Solar and battery systems can involve high DC current, fire risk, permit requirements, electrical code, roof loading, wind loading, temperature derating, fusing, disconnects, and manufacturer limits. Use this as an educational planning estimate only, then verify real designs with qualified sources and equipment manuals.

Use it well

Get a better answer from the Solar Inverter Size Calculator

  1. Start with the example values to see how the tool behaves.
  2. Swap in your own numbers, even if they are rough first-pass estimates.
  3. Change one input at a time so you can see what actually moves the result.

What the result means

The result is a planning number for one part of a solar system: load, panels, strings, wire, battery, inverter, controller, mounting, backup, or payback.

How to use it

Use it to compare scenarios before buying hardware, then cross-check the adjacent calculators so one component is not sized in isolation.

What can change it

Solar estimates can move quickly with sun hours, shading, temperature, battery limits, voltage drop, surge loads, roof constraints, utility rules, and code requirements.

Good for

Plan a solar or backup-power system before buying equipment.

Check next

Compare your result with Solar Load Calculator, Battery Cable Size Calculator, Off-Grid Solar System Size Calculator when you want more context.

Best habit

Run a conservative case and an optimistic case. The gap between them is often more useful than a single answer.

Common uses

  • Plan a solar or backup-power system before buying equipment.
  • Check one sizing layer with local-only browser math.
  • Pair with adjacent solar calculators for a full system sanity check.

Common questions

Is the Solar Inverter Size Calculator private?

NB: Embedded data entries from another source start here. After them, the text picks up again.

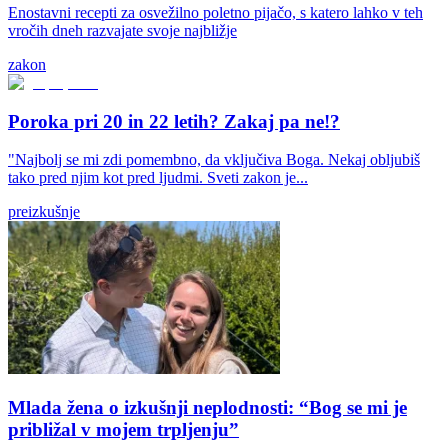
Enostavni recepti za osvežilno poletno pijačo, s katero lahko v teh
vročih dneh razvajate svoje najbližje
zakon
Poroka pri 20 in 22 letih? Zakaj pa ne!?
"Najbolj se mi zdi pomembno, da vključiva Boga. Nekaj obljubiš
tako pred njim kot pred ljudmi. Sveti zakon je...
preizkušnje
Mlada žena o izkušnji neplodnosti: “Bog se mi je
približal v mojem trpljenju”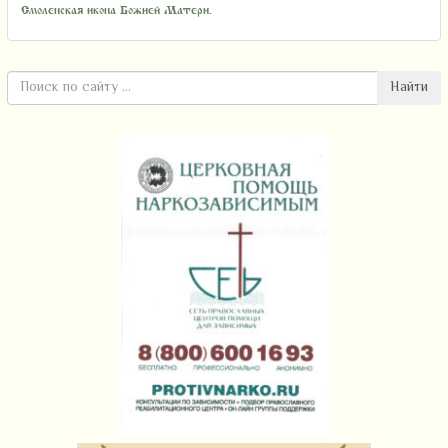
Смоленская икона Божией Матери.
Найти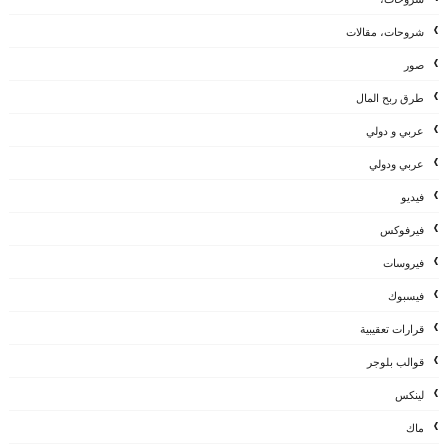
شروحات، مقالات
صور
طرق ربح المال
عربي و دولي
عربي ودولي
فيديو
فيرفوكس
فيروسات
فيسبوك
قرارات تعقيبية
قوالب بلوجر
لينكس
ماك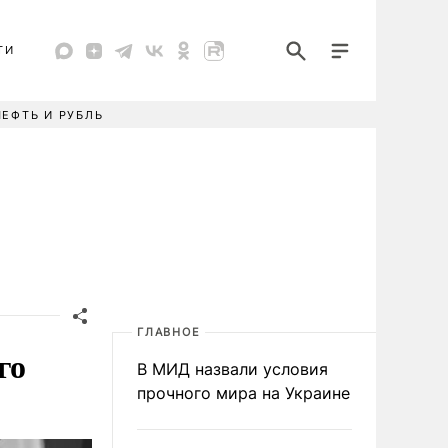
ТИ
НЕФТЬ И РУБЛЬ
ГЛАВНОЕ
го
В МИД назвали условия
прочного мира на Украине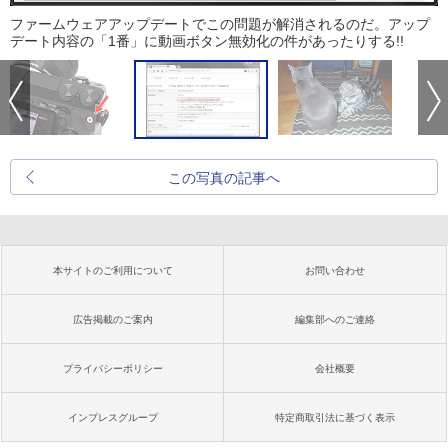
ファームウェアアップデートでこの問題が解消されるのだ。アップ
デート内容の「1番」に動画ボタン無効化の件があったりする!!
この写真の記事へ
本サイトのご利用について
お問い合わせ
広告掲載のご案内
編集部へのご連絡
プライバシーポリシー
会社概要
インプレスグループ
特定商取引法に基づく表示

Yes. CalcShelf calculators run without an account, do not save calculator entries, and do not put raw inputs into shareable URLs or analytics events.

How accurate is the Solar Inverter Size Calculator?

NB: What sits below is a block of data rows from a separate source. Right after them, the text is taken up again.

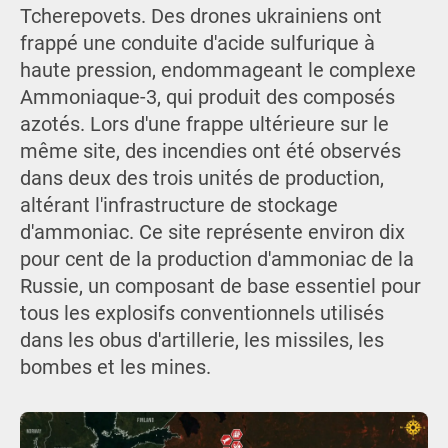
Tcherepovets. Des drones ukrainiens ont
frappé une conduite d'acide sulfurique à
haute pression, endommageant le complexe
Ammoniaque-3, qui produit des composés
azotés. Lors d'une frappe ultérieure sur le
même site, des incendies ont été observés
dans deux des trois unités de production,
altérant l'infrastructure de stockage
d'ammoniac. Ce site représente environ dix
pour cent de la production d'ammoniac de la
Russie, un composant de base essentiel pour
tous les explosifs conventionnels utilisés
dans les obus d'artillerie, les missiles, les
bombes et les mines.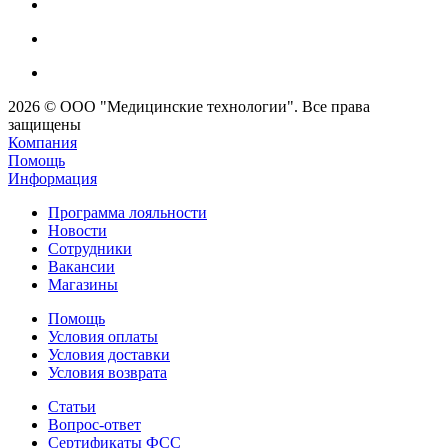
2026 © ООО "Медицинские технологии". Все права
защищены
Компания
Помощь
Информация
Программа лояльности
Новости
Сотрудники
Вакансии
Магазины
Помощь
Условия оплаты
Условия доставки
Условия возврата
Статьи
Вопрос-ответ
Сертификаты ФСС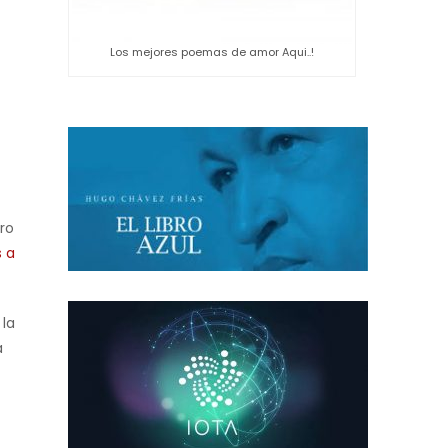
Los mejores poemas de amor Aqui..!
ro
s a
 la
a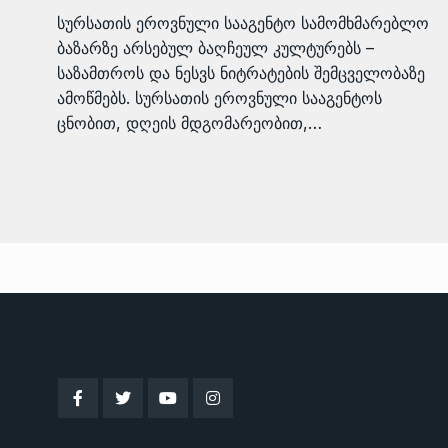
სურსათის ეროვნული სააგენტო სამომხმარებლო
ბაზარზე არსებულ ბაღჩეულ კულტურებს –
საზამთროს და ნესვს ნიტრატების შემცველობაზე
ამოწმებს. სურსათის ეროვნული სააგენტოს
ცნობით, დღეის მდგომარეობით,…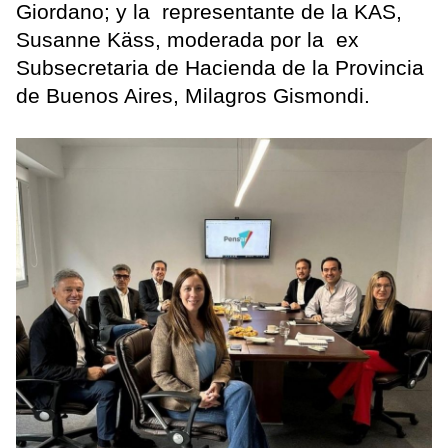
Giordano; y la representante de la KAS,
Susanne Käss, moderada por la ex
Subsecretaria de Hacienda de la Provincia
de Buenos Aires, Milagros Gismondi.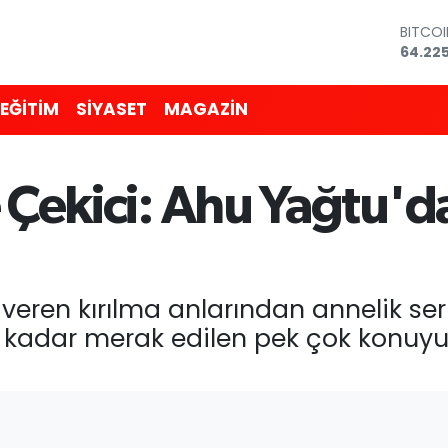
DOLA
47,67
EURO
55,04
EĞİTİM
SİYASET
MAGAZİN
STERLİ
64,21
GRAM 
6510.
e Çekici: Ahu Yağtu'
BİST10
13.799
BITCO
64.225
veren kırılma anlarından annelik ser
a kadar merak edilen pek çok konuy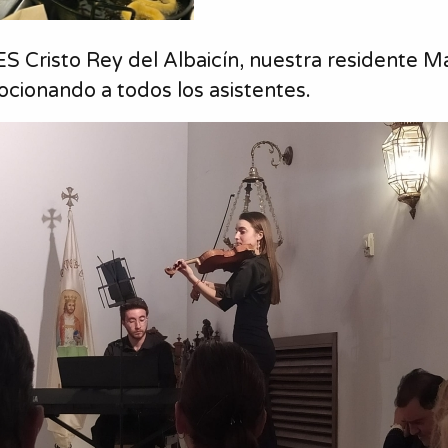
ES Cristo Rey del Albaicín, nuestra residente 
cionando a todos los asistentes.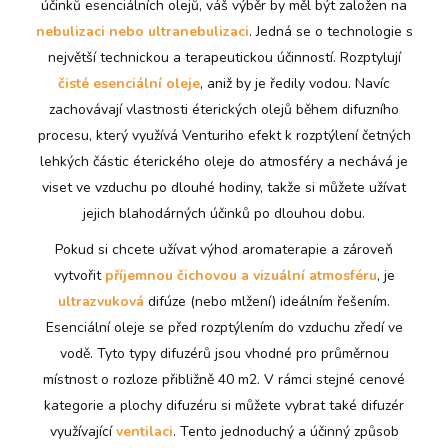
účinků esenciálních olejů, váš výběr by měl být založen na
nebulizaci
nebo
ultranebulizaci
. Jedná se o technologie s
největší technickou a terapeutickou účinností. Rozptylují
čisté esenciální oleje
, aniž by je ředily vodou. Navíc
zachovávají vlastnosti éterických olejů během difuzního
procesu, který využívá Venturiho efekt k rozptýlení četných
lehkých částic éterického oleje do atmosféry a nechává je
viset ve vzduchu po dlouhé hodiny, takže si můžete užívat
jejich blahodárných účinků po dlouhou dobu.
Pokud si chcete užívat výhod aromaterapie a zároveň
vytvořit
příjemnou čichovou a vizuální atmosféru
, je
ultrazvuková
difúze (nebo mlžení) ideálním řešením.
Esenciální oleje se před rozptýlením do vzduchu zředí ve
vodě. Tyto typy difuzérů jsou vhodné pro průměrnou
místnost o rozloze přibližně 40 m2. V rámci stejné cenové
kategorie a plochy difuzéru si můžete vybrat také difuzér
využívající
ventilaci
. Tento jednoduchý a účinný způsob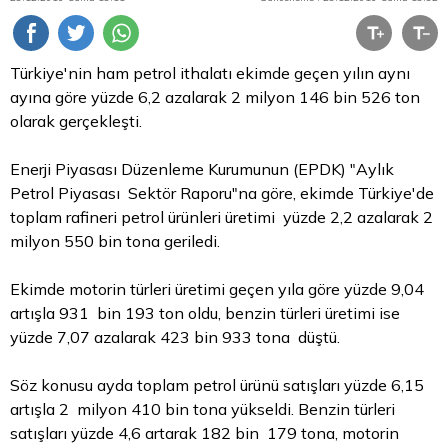
Türkiye'nin ham petrol ithalatı ekimde geçen yılın aynı
ayına göre yüzde 6,2 azalarak 2 milyon 146 bin 526 ton
olarak gerçekleşti.
Enerji Piyasası Düzenleme Kurumunun (EPDK) "Aylık
Petrol Piyasası Sektör Raporu"na göre, ekimde Türkiye'de
toplam rafineri petrol ürünleri üretimi yüzde 2,2 azalarak 2
milyon 550 bin tona geriledi.
Ekimde motorin türleri üretimi geçen yıla göre yüzde 9,04
artışla 931 bin 193 ton oldu, benzin türleri üretimi ise
yüzde 7,07 azalarak 423 bin 933 tona düştü.
Söz konusu ayda toplam petrol ürünü satışları yüzde 6,15
artışla 2 milyon 410 bin tona yükseldi. Benzin türleri
satışları yüzde 4,6 artarak 182 bin 179 tona, motorin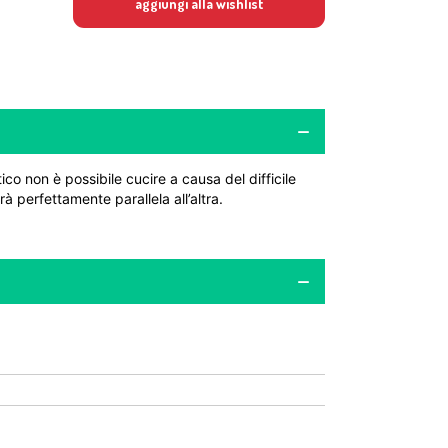
aggiungi alla wishlist
co non è possibile cucire a causa del difficile
à perfettamente parallela all’altra.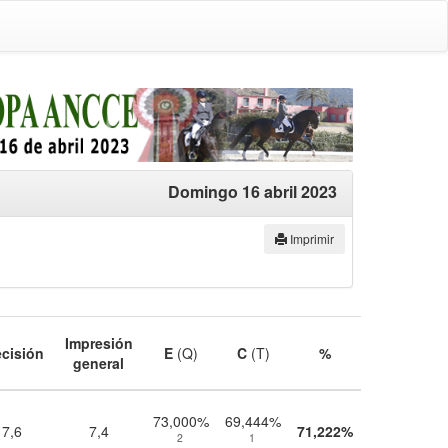
Domingo 16 abril 2023
Imprimir
Impresión
ecisión
E
(Q)
C
(T)
%
general
73,000%
69,444%
7,6
7,4
71,222%
2
1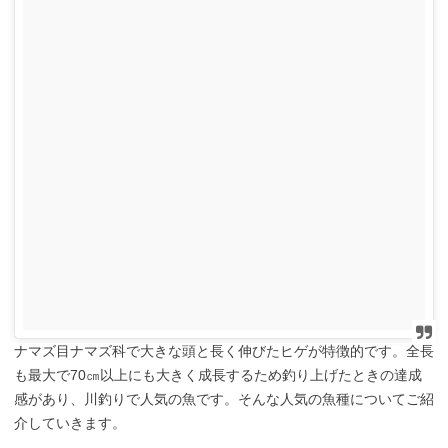
ナマズ目ナマズ科で大きな頭と長く伸びたヒゲが特徴的です。全長
も最大で70㎝以上にも大きく成長するため釣り上げたときの達成
感があり、川釣りで人気の魚です。そんな人気の魚種についてご紹
介していきます。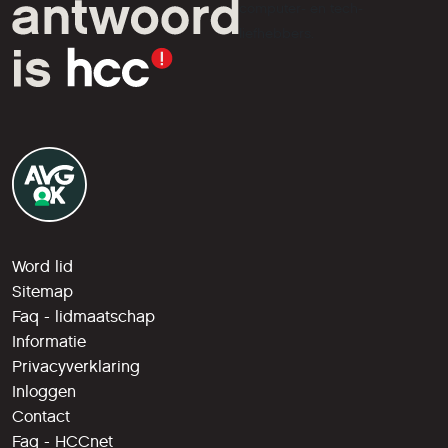
computer- en tech-
liefhebbers.
Word lid
Sitemap
Faq - lidmaatschap
Informatie
Privacyverklaring
Inloggen
Contact
Faq - HCCnet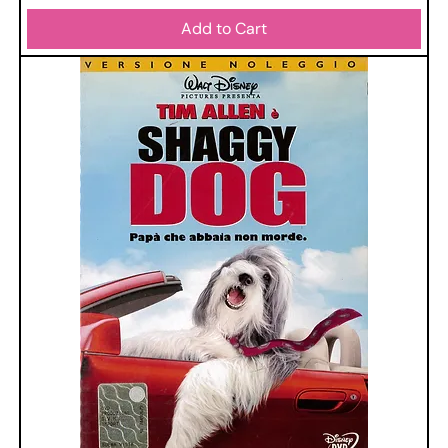
Add to Cart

It is a solar planning worksheet. Sun hours, shading, derating, temperature, fusing, wire ratings, battery limits, permits, and equipment manuals can change the final design.

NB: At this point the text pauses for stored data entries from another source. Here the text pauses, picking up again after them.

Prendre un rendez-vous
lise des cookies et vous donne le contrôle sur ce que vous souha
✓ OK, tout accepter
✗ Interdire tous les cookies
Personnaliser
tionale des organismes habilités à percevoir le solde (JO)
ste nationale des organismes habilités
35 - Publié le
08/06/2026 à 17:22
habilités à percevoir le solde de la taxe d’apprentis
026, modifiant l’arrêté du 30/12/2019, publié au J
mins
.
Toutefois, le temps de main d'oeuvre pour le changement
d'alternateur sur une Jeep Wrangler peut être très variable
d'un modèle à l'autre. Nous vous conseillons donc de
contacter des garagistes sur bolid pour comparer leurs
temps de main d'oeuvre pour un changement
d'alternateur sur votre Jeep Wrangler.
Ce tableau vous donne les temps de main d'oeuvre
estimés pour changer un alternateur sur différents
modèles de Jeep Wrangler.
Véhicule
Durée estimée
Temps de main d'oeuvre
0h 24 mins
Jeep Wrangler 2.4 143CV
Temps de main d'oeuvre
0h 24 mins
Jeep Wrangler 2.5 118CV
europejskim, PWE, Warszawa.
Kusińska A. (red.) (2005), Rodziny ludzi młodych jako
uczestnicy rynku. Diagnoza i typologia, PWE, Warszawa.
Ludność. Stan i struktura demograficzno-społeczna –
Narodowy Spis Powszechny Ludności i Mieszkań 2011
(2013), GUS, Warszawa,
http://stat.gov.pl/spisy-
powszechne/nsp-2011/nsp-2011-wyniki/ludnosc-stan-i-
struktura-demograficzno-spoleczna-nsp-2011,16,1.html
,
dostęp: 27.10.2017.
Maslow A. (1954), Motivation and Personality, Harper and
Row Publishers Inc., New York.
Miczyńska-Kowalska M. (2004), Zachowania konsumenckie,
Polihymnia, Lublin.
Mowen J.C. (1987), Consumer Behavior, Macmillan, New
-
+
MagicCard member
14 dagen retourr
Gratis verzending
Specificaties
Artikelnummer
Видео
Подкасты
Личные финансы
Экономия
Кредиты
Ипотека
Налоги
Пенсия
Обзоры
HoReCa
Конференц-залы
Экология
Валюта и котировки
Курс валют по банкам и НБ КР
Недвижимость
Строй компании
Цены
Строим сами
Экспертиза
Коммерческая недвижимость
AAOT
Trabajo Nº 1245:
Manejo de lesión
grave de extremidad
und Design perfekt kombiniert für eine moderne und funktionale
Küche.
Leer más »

What should I check after using the Solar Inverter Size Calculator?

Verify electrical code, fusing, wire ampacity, voltage drop, battery and inverter limits, roof constraints, permits, and manufacturer manuals.

Which calculator should I try next?

Use the related calculators below to cross-check the same decision from another angle before you act.

Method behind the estimate

Solar calculators use load, energy, voltage-drop, battery-capacity, inverter, controller, roof-fit, and payback formulas with bounded user-entered assumptions.

Why the detail matters

Treat the output as a planning worksheet. Electrical code, permits, fusing, disconnects, temperature derating, battery chemistry, roof structure, and manufacturer limits can change the real design.

Privacy guardrail

Your calculator values are for you. CalcShelf does not require an account, save calculator entries, put your numbers into shareable URLs, or use raw inputs as analytics events.

Copy or print safely

Use any copy, print, or worksheet controls as local handoff tools for your own notes, supplier calls, lender questions, or implementation checklist. They are there to help you explain the result to a human.

Before acting

Treat the result as a decision draft, not a verdict. Recheck the source numbers, run a downside case, and verify the real-world rule, quote, label, or spec that controls the final answer.

Last reviewed: May 11, 2026. See methodology and editorial policy for formulas, assumptions, rounding, review approach, and limitations. Before buying or installing solar equipment, confirm electrical code, permits, fusing, wire ratings, battery limits, roof constraints, and equipment manuals.